At Gigasheet, we’ve made this way easier for you with our Cross File VLookup function! You don't have to remember any syntax or type in a formula. Simply follow the easy prompts and voila, you will have the data that you are looking for. Plus, it can handle really huge files that are too big for Excel or Sheets and under normal circumstances would require a database.
The best way to illustrate how it works is to walk through an example. Below, we are going to use two files:
You can see both files in the first two rows of our Gigasheet library:
The Sales Leads file contains information on 1.7M leads, including first name, last name, corporation, and location. We think some of these leads probably work for companies that are in the Fortune 500, but a lot of them aren't. This is a common use case for sales or marketing teams, taking a list of leads and seeing how many match your account-based marketing or targeting list. In this case, we'll try to match companies in the Fortune 500.

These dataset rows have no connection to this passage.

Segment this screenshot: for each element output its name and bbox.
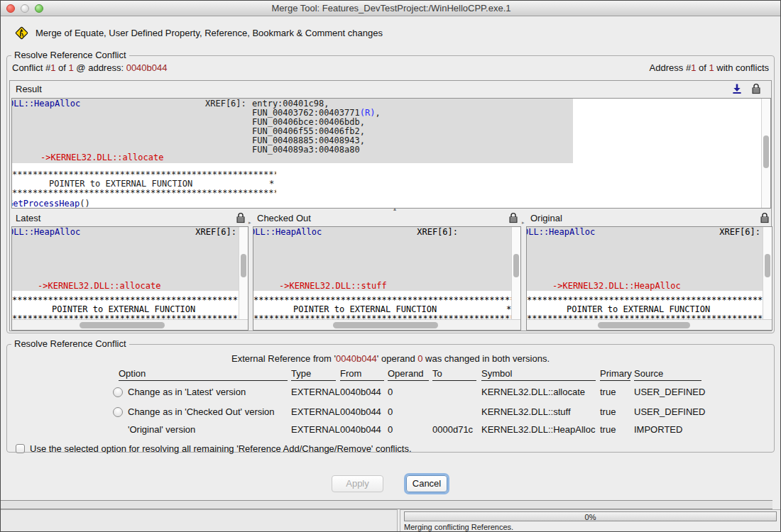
column-header-option: Option	[119, 368, 288, 381]
checked-out-lock-icon[interactable]	[508, 212, 518, 223]
status-left-panel	[1, 509, 398, 532]
cell-symbol: KERNEL32.DLL::allocate	[481, 387, 585, 397]
vertical-splitter[interactable]: ▸	[522, 220, 525, 226]
use-for-all-checkbox[interactable]	[16, 444, 25, 453]
result-external-ref: ->KERNEL32.DLL::allocate	[40, 153, 163, 162]
result-lock-icon[interactable]	[751, 83, 763, 94]
window-title: Merge Tool: Features_DevTestProject:/Win…	[1, 3, 781, 13]
option-label[interactable]: Change as in 'Latest' version	[128, 387, 246, 397]
merge-tool-window: Merge Tool: Features_DevTestProject:/Win…	[0, 0, 781, 532]
latest-panel-title: Latest	[16, 213, 40, 223]
original-vertical-scrollbar[interactable]	[763, 227, 772, 320]
cell-type: EXTERNAL	[291, 387, 340, 397]
column-header-primary: Primary	[600, 368, 630, 381]
latest-panel: Latest DLL::HeapAlloc	[11, 211, 248, 331]
cell-from: 0040b044	[340, 387, 381, 397]
cell-symbol: KERNEL32.DLL::stuff	[481, 406, 571, 417]
column-header-symbol: Symbol	[481, 368, 596, 381]
vertical-splitter[interactable]: ▸	[248, 220, 251, 226]
conflict-counter: Conflict #1 of 1 @ address: 0040b044	[12, 62, 168, 73]
checked-out-xref-label: XREF[6]:	[417, 228, 458, 237]
scroll-thumb[interactable]	[333, 322, 438, 328]
result-xref-label: XREF[6]:	[205, 99, 246, 109]
apply-button[interactable]: Apply	[332, 475, 383, 492]
cell-primary: true	[600, 387, 616, 397]
latest-xref-label: XREF[6]:	[195, 228, 236, 237]
checked-out-vertical-scrollbar[interactable]	[511, 227, 520, 320]
result-xref-6: FUN_004089a3:00408a80	[252, 145, 360, 155]
column-header-operand: Operand	[388, 368, 429, 381]
scroll-thumb[interactable]	[241, 254, 246, 277]
scroll-thumb[interactable]	[513, 254, 519, 277]
cell-from: 0040b044	[340, 424, 381, 435]
scroll-thumb[interactable]	[765, 254, 770, 277]
cell-from: 0040b044	[340, 406, 381, 417]
progress-percent: 0%	[405, 513, 776, 521]
message-strip	[1, 500, 772, 509]
original-horizontal-scrollbar[interactable]	[527, 319, 772, 330]
column-header-type: Type	[291, 368, 336, 381]
merge-sign-icon	[15, 26, 28, 40]
result-panel-title: Result	[16, 84, 42, 94]
scroll-thumb[interactable]	[598, 322, 690, 328]
merge-phase-message: Merge of Equate, User Defined Property, …	[36, 28, 383, 38]
original-panel: Original DLL::HeapAlloc	[526, 211, 772, 331]
comment-pointer-line: POINTER to EXTERNAL FUNCTION	[567, 305, 710, 314]
checked-out-horizontal-scrollbar[interactable]	[253, 319, 520, 330]
cell-operand: 0	[388, 406, 393, 417]
original-external-ref: ->KERNEL32.DLL::HeapAlloc	[552, 282, 681, 291]
cell-type: EXTERNAL	[291, 406, 340, 417]
cell-to: 0000d71c	[432, 424, 473, 435]
use-for-all-label[interactable]: Use the selected option for resolving al…	[30, 443, 412, 454]
column-header-from: From	[340, 368, 384, 381]
checked-out-external-ref: ->KERNEL32.DLL::stuff	[279, 282, 387, 291]
result-vertical-scrollbar[interactable]	[761, 99, 770, 208]
progress-bar: 0%	[404, 511, 777, 521]
conflict-address: 0040b044	[126, 62, 168, 73]
comment-star: *	[269, 179, 274, 189]
original-listing[interactable]: DLL::HeapAlloc XREF[6]: ->KERNEL32.DLL::…	[526, 226, 772, 331]
resolve-reference-conflict-group: Resolve Reference Conflict Conflict #1 o…	[6, 55, 775, 333]
conflict-description: External Reference from '0040b044' opera…	[7, 353, 774, 364]
latest-horizontal-scrollbar[interactable]	[12, 319, 248, 330]
merge-listings-container: Result	[9, 80, 772, 331]
cell-symbol: KERNEL32.DLL::HeapAlloc	[481, 424, 595, 435]
group2-legend: Resolve Reference Conflict	[11, 338, 129, 349]
latest-symbol: DLL::HeapAlloc	[12, 228, 80, 237]
checked-out-listing[interactable]: DLL::HeapAlloc XREF[6]: entry:00401c98, …	[253, 226, 521, 331]
latest-listing[interactable]: DLL::HeapAlloc XREF[6]: ->KERNEL32.DLL::…	[11, 226, 248, 331]
latest-lock-icon[interactable]	[236, 212, 246, 223]
comment-pointer-line: POINTER to EXTERNAL FUNCTION	[49, 179, 192, 189]
scroll-thumb[interactable]	[763, 135, 769, 168]
goto-next-conflict-icon[interactable]	[731, 83, 743, 94]
checked-out-panel-title: Checked Out	[257, 213, 311, 223]
cell-primary: true	[600, 424, 616, 435]
original-lock-icon[interactable]	[760, 212, 770, 223]
original-version-label: 'Original' version	[128, 424, 195, 435]
cell-primary: true	[600, 406, 616, 417]
cell-operand: 0	[388, 424, 393, 435]
cell-source: USER_DEFINED	[634, 406, 705, 417]
status-right-panel: 0% Merging conflicting References.	[400, 509, 781, 532]
option-label[interactable]: Change as in 'Checked Out' version	[128, 406, 275, 417]
scroll-thumb[interactable]	[80, 322, 165, 328]
radio-checked-out-version[interactable]	[113, 407, 123, 417]
title-bar[interactable]: Merge Tool: Features_DevTestProject:/Win…	[1, 1, 781, 16]
resolve-options-group: Resolve Reference Conflict External Refe…	[6, 344, 775, 453]
result-listing[interactable]: DLL::HeapAlloc XREF[6]: entry:00401c98, …	[11, 98, 771, 209]
cell-operand: 0	[388, 387, 393, 397]
checked-out-panel: Checked Out DLL::HeapAl	[253, 211, 521, 331]
original-panel-title: Original	[530, 213, 562, 223]
original-symbol: DLL::HeapAlloc	[527, 228, 595, 237]
cancel-button[interactable]: Cancel	[406, 475, 447, 492]
comment-pointer-line: POINTER to EXTERNAL FUNCTION	[293, 305, 437, 314]
result-panel-header: Result	[10, 81, 771, 97]
checked-out-symbol: DLL::HeapAlloc	[253, 228, 322, 237]
result-footer-symbol: GetProcessHeap()	[11, 199, 90, 209]
column-header-to: To	[432, 368, 476, 381]
radio-latest-version[interactable]	[113, 387, 123, 397]
status-message: Merging conflicting References.	[404, 523, 513, 531]
latest-vertical-scrollbar[interactable]	[239, 227, 248, 320]
result-symbol: DLL::HeapAlloc	[11, 99, 80, 109]
original-xref-label: XREF[6]:	[719, 228, 760, 237]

The Fortune 500 file is a comma delimited file (CSV) that we found online lising the Fortune 500 from 2018. If we click to view the contents, we see that the file contains a bunch of data such as Twitter handles, names of CEOs, sector, industry, headquarter location, etc.
We are going to use Gigasheet to identify which sales leads are in the Fortune 500. For those that match between files using the company name, we are going to bring additional information back into the Sales Lead file.
Begin in the Sales Leads file by clicking on the file name. Once opened, we navigate to the Corp Name column that we are going to use to match against the Fortune 500 file. By clicking on the column heading, we can access a menu that contains Apply Functions and then selecting Cross File VLookup.
The lookup function already selected "Corp Name" since we chose it from the column menu. Let’s match this column with one in the List of Fortune 500 companies. Once that file is selected, Gigasheet will display all of the available columns and we will choose the column to match. Since we want to match the corporate name with the company name, we’ll choose "Company Name".
Once we've selected the columns to match, there will be additional options. We’re going to select “Near Match”, which ignores the punctuation and white space. The matching algorithm will now ignore dots, dashes, commas, or variations in capitalization in the company name, and treat it as an exact match.
Once a match has occurred, we need to indicate what we want returned from the Fortune 500 file and added to the Leads file. We can either choose to bring back a value (e.g. address) or a column that just indicates if a match occurred with the values True/False. In our example, a true would indicate that the company is in the Fortune 500.
We are interested in the sector and the industry for each matching Fortune 500 company. Of course, you could choose any additional columns in the Fortune 500 file. Then we'll hit apply. A new column will be added in the Sales Leads file for each column that we selected.
That's it! New columns have now been added to the Sales Leads file. They will be populated with values from the Fortune 500 file wherever there was a match on the company name. We can see that out of our list of 1.7 million leads, just over 91,000 are in the Fortune 500.
If we apply a grouping, using the group feature, we can see that "Financials" is the most matched sector. We can then apply a second grouping on the industry to see that "Commercial Banks" is the leading industry within financials.
And that is how to do Cross File VLookup in Gigasheet.